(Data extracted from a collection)

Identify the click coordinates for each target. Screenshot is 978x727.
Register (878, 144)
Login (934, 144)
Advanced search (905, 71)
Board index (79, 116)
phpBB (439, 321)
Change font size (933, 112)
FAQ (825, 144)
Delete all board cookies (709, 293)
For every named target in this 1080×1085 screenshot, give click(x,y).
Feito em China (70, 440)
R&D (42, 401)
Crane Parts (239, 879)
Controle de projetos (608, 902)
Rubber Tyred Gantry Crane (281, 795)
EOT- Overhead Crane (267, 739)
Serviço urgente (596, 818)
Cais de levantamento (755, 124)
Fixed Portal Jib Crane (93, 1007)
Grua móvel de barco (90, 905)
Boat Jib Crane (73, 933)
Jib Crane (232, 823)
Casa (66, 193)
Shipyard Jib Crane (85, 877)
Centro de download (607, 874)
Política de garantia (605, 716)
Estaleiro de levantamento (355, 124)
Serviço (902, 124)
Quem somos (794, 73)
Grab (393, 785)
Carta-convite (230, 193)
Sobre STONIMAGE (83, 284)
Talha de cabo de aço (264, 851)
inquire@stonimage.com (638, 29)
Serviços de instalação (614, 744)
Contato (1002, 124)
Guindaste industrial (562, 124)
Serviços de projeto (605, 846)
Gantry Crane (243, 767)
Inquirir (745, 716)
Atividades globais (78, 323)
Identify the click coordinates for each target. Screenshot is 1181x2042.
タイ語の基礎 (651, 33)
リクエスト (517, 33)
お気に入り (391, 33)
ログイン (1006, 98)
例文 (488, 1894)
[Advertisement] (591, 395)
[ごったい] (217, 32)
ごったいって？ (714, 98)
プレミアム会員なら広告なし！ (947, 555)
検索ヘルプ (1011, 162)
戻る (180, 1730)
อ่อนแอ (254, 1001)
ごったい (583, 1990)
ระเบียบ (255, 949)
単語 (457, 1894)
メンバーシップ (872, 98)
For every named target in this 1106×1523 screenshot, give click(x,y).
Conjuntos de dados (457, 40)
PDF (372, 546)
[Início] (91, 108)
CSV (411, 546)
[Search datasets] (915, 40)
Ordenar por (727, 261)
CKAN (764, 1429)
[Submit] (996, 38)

Activity:
What you give back should be only the lines of the records above, starting at the line with "R&D (42, 401)" and ending at the line with "For every named target in this 1106×1523", restated word for word.

Response:
R&D (42, 401)
Crane Parts (239, 879)
Controle de projetos (608, 902)
Rubber Tyred Gantry Crane (281, 795)
EOT- Overhead Crane (267, 739)
Serviço urgente (596, 818)
Cais de levantamento (755, 124)
Fixed Portal Jib Crane (93, 1007)
Grua móvel de barco (90, 905)
Boat Jib Crane (73, 933)
Jib Crane (232, 823)
Casa (66, 193)
Shipyard Jib Crane (85, 877)
Centro de download (607, 874)
Política de garantia (605, 716)
Estaleiro de levantamento (355, 124)
Serviço (902, 124)
Quem somos (794, 73)
Grab (393, 785)
Carta-convite (230, 193)
Sobre STONIMAGE (83, 284)
Talha de cabo de aço (264, 851)
inquire@stonimage.com (638, 29)
Serviços de instalação (614, 744)
Contato (1002, 124)
Guindaste industrial (562, 124)
Serviços de projeto (605, 846)
Gantry Crane (243, 767)
Inquirir (745, 716)
Atividades globais (78, 323)
Identify the click coordinates for each target. Screenshot is 1181x2042.
タイ語の基礎 (651, 33)
リクエスト (517, 33)
お気に入り (391, 33)
ログイン (1006, 98)
例文 (488, 1894)
[Advertisement] (591, 395)
[ごったい] (217, 32)
ごったいって？ (714, 98)
プレミアム会員なら広告なし！ (947, 555)
検索ヘルプ (1011, 162)
戻る (180, 1730)
อ่อนแอ (254, 1001)
ごったい (583, 1990)
ระเบียบ (255, 949)
単語 (457, 1894)
メンバーシップ (872, 98)
For every named target in this 1106×1523 screenshot, give click(x,y).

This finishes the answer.